Many factors contribute to colonization success in novel habitats. Anoles, as a group, are particularly adept at establishing in new areas. Urban ecosystems are no exception. A diversity of studies have sought to understand how adult anoles conquer human-modified habitats, but relatively little attention has been given to earlier life-stages (e.g., eggs). The brown anole (Anolis sagrei) and the crested anole (Anolis cristatellus) (Figure 1) are two species that have received considerable attention. Although these two species are quite similar in morphology and habitat preference (i.e. both trunk-ground anoles), work from Jason Kolbe’s lab (e.g.
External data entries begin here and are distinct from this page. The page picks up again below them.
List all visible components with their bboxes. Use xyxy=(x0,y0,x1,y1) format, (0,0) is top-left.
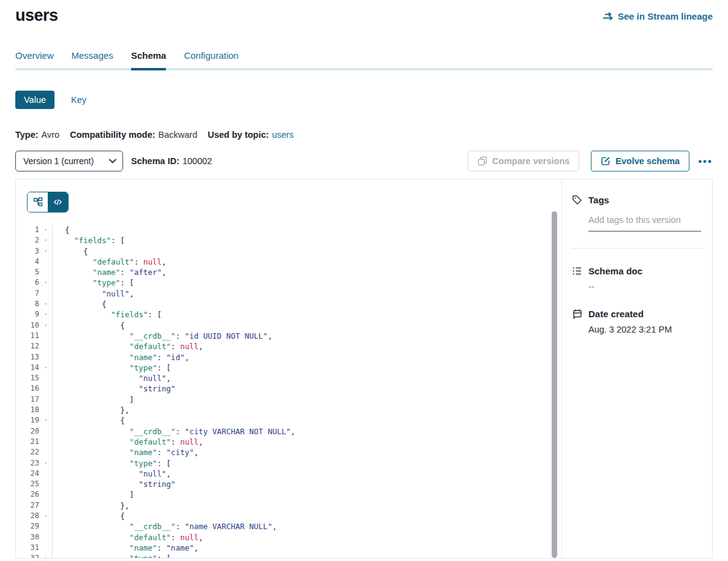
topic-link[interactable]: users xyxy=(272,130,293,140)
tree-view-button[interactable] xyxy=(28,192,48,212)
code-text: "null", xyxy=(52,469,561,479)
line-number: 1 xyxy=(16,225,39,235)
fold-spacer xyxy=(39,257,52,267)
code-line: 31 "name": "name", xyxy=(16,543,561,553)
code-line: 2▾ "fields": [ xyxy=(16,235,561,246)
line-number: 25 xyxy=(16,479,39,489)
tab-configuration[interactable]: Configuration xyxy=(184,50,238,68)
code-line: 22 "name": "city", xyxy=(16,447,561,457)
fold-spacer xyxy=(39,469,52,479)
page-header: users See in Stream lineage xyxy=(15,0,713,25)
tab-overview[interactable]: Overview xyxy=(15,50,54,68)
date-created-heading: Date created xyxy=(572,309,702,319)
fold-spacer xyxy=(39,437,52,447)
code-line: 29 "__crdb__": "name VARCHAR NULL", xyxy=(16,521,561,532)
code-line: 12 "default": null, xyxy=(16,341,561,352)
code-text: "default": null, xyxy=(52,341,561,352)
evolve-schema-button[interactable]: Evolve schema xyxy=(591,151,689,171)
fold-spacer xyxy=(39,500,52,511)
tab-messages[interactable]: Messages xyxy=(72,50,113,68)
fold-spacer xyxy=(39,288,52,299)
line-number: 17 xyxy=(16,394,39,405)
code-text: "fields": [ xyxy=(52,309,561,320)
code-text: "type": [ xyxy=(52,458,561,469)
view-toggle xyxy=(27,192,69,213)
code-text: "type": [ xyxy=(52,363,561,373)
stream-lineage-link[interactable]: See in Stream lineage xyxy=(602,11,713,21)
code-view-icon xyxy=(53,198,62,206)
line-number: 24 xyxy=(16,469,39,479)
compare-versions-label: Compare versions xyxy=(492,156,570,166)
fold-toggle-icon[interactable]: ▾ xyxy=(39,363,52,373)
more-actions-button[interactable]: ••• xyxy=(698,156,713,167)
fold-spacer xyxy=(39,479,52,489)
code-text: { xyxy=(52,511,561,521)
fold-toggle-icon[interactable]: ▾ xyxy=(39,299,52,309)
code-line: 15 "null", xyxy=(16,373,561,383)
fold-toggle-icon[interactable]: ▾ xyxy=(39,277,52,288)
code-line: 20 "__crdb__": "city VARCHAR NOT NULL", xyxy=(16,426,561,437)
code-text: "name": "after", xyxy=(52,267,561,277)
compare-versions-button[interactable]: Compare versions xyxy=(468,151,580,171)
fold-toggle-icon[interactable]: ▾ xyxy=(39,309,52,320)
code-line: 23▾ "type": [ xyxy=(16,458,561,469)
schema-doc-section: Schema doc -- xyxy=(572,266,702,292)
tag-icon xyxy=(572,195,582,205)
code-view-button[interactable] xyxy=(48,192,68,212)
code-line: 4 "default": null, xyxy=(16,257,561,267)
value-key-toggle: Value Key xyxy=(15,91,713,109)
fold-toggle-icon[interactable]: ▾ xyxy=(39,553,52,558)
tree-view-icon xyxy=(33,197,43,207)
fold-toggle-icon[interactable]: ▾ xyxy=(39,511,52,521)
code-text: }, xyxy=(52,500,561,511)
code-text: "default": null, xyxy=(52,257,561,267)
fold-toggle-icon[interactable]: ▾ xyxy=(39,246,52,257)
version-select-wrap: Version 1 (current) xyxy=(15,151,123,171)
compatibility-label: Compatibility mode: xyxy=(70,130,155,140)
line-number: 31 xyxy=(16,543,39,553)
code-line: 24 "null", xyxy=(16,469,561,479)
code-text: { xyxy=(52,225,561,235)
editor-scrollbar[interactable] xyxy=(552,211,557,558)
edit-icon xyxy=(601,156,610,166)
schema-sidebar: Tags Schema do xyxy=(561,179,712,558)
key-toggle-button[interactable]: Key xyxy=(71,95,86,105)
version-controls: Version 1 (current) Schema ID: 100002 Co… xyxy=(15,151,713,171)
fold-spacer xyxy=(39,267,52,277)
code-line: 8▾ { xyxy=(16,299,561,309)
fold-spacer xyxy=(39,394,52,405)
topic-tabs: Overview Messages Schema Configuration xyxy=(15,50,713,70)
code-line: 6▾ "type": [ xyxy=(16,277,561,288)
fold-toggle-icon[interactable]: ▾ xyxy=(39,225,52,235)
line-number: 3 xyxy=(16,246,39,257)
line-number: 18 xyxy=(16,405,39,415)
code-text: "__crdb__": "id UUID NOT NULL", xyxy=(52,331,561,341)
schema-doc-heading: Schema doc xyxy=(572,266,702,276)
date-created-value: Aug. 3 2022 3:21 PM xyxy=(588,325,702,334)
list-icon xyxy=(572,266,582,276)
code-lines: 1▾{2▾ "fields": [3▾ {4 "default": null,5… xyxy=(16,225,561,558)
version-select[interactable]: Version 1 (current) xyxy=(15,151,123,171)
code-line: 10▾ { xyxy=(16,320,561,331)
fold-toggle-icon[interactable]: ▾ xyxy=(39,320,52,331)
code-text: { xyxy=(52,299,561,309)
code-line: 19▾ { xyxy=(16,415,561,426)
add-tags-input[interactable] xyxy=(588,213,701,232)
schema-editor: 1▾{2▾ "fields": [3▾ {4 "default": null,5… xyxy=(16,179,561,558)
tab-schema[interactable]: Schema xyxy=(131,50,167,70)
fold-spacer xyxy=(39,447,52,457)
code-text: "name": "id", xyxy=(52,352,561,363)
line-number: 21 xyxy=(16,437,39,447)
fold-toggle-icon[interactable]: ▾ xyxy=(39,458,52,469)
code-line: 18 }, xyxy=(16,405,561,415)
code-line: 17 ] xyxy=(16,394,561,405)
calendar-plus-icon xyxy=(572,309,582,319)
sidebar-divider xyxy=(572,248,702,249)
line-number: 32 xyxy=(16,553,39,558)
fold-toggle-icon[interactable]: ▾ xyxy=(39,415,52,426)
value-toggle-button[interactable]: Value xyxy=(15,91,54,109)
code-text: "null", xyxy=(52,373,561,383)
fold-toggle-icon[interactable]: ▾ xyxy=(39,235,52,246)
line-number: 2 xyxy=(16,235,39,246)
code-line: 21 "default": null, xyxy=(16,437,561,447)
Battles and Kolbe 2019), shows that adults differ in thermal preference: A. sagrei prefers warmer, open-canopy habitats while A. cristatellus prefers cooler, closed-canopy habitats. Because temperatures are unusually high in urban areas (i.e. the urban heat island), the spread of A. cristatellus may be limited throughout the urban matrix compared to A. sagrei.

But what about eggs? Two recent studies suggest that A. sagrei nests reach warmer temperatures than those of A. cristatellus (Sanger et al., 2018, Tiatragul et al., 2019), thus, like adults, A. sagrei embryos may be more robust to high temperatures. Is it possible that thermal tolerance of embryos differ between these two species? If so, this may also help explain why A. sagrei has been much more successful at colonizing urban habitats where ground (and nest) temperatures are usually much warmer than in adjacent rural or natural areas (Tiatragul et al., 2017).
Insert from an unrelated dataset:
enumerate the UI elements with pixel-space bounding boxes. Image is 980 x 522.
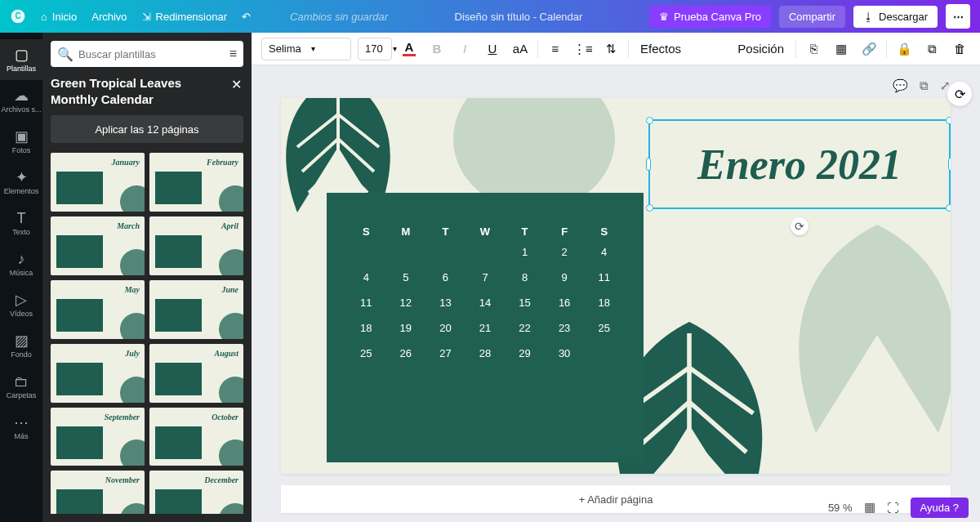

In a study recently published in the Journal of Experimental Biology (Hall and Warner 2019), we subjected eggs of A. sagrei and A. cristatellus to extreme fluctuations in temperature modeled from nests in urban environments. We found that A. sagrei embryos have a thermal tolerance approximately 2 degrees Celsius higher than A. cristatellus. This indicates that the thermal physiology of embryos is adapted to species-specific nest temperatures (though we discuss other possible explanations as well). Regardless, thermal tolerance differs widely between these two species, and this may help explain species-specific patterns of occupancy throughout the urban matrix.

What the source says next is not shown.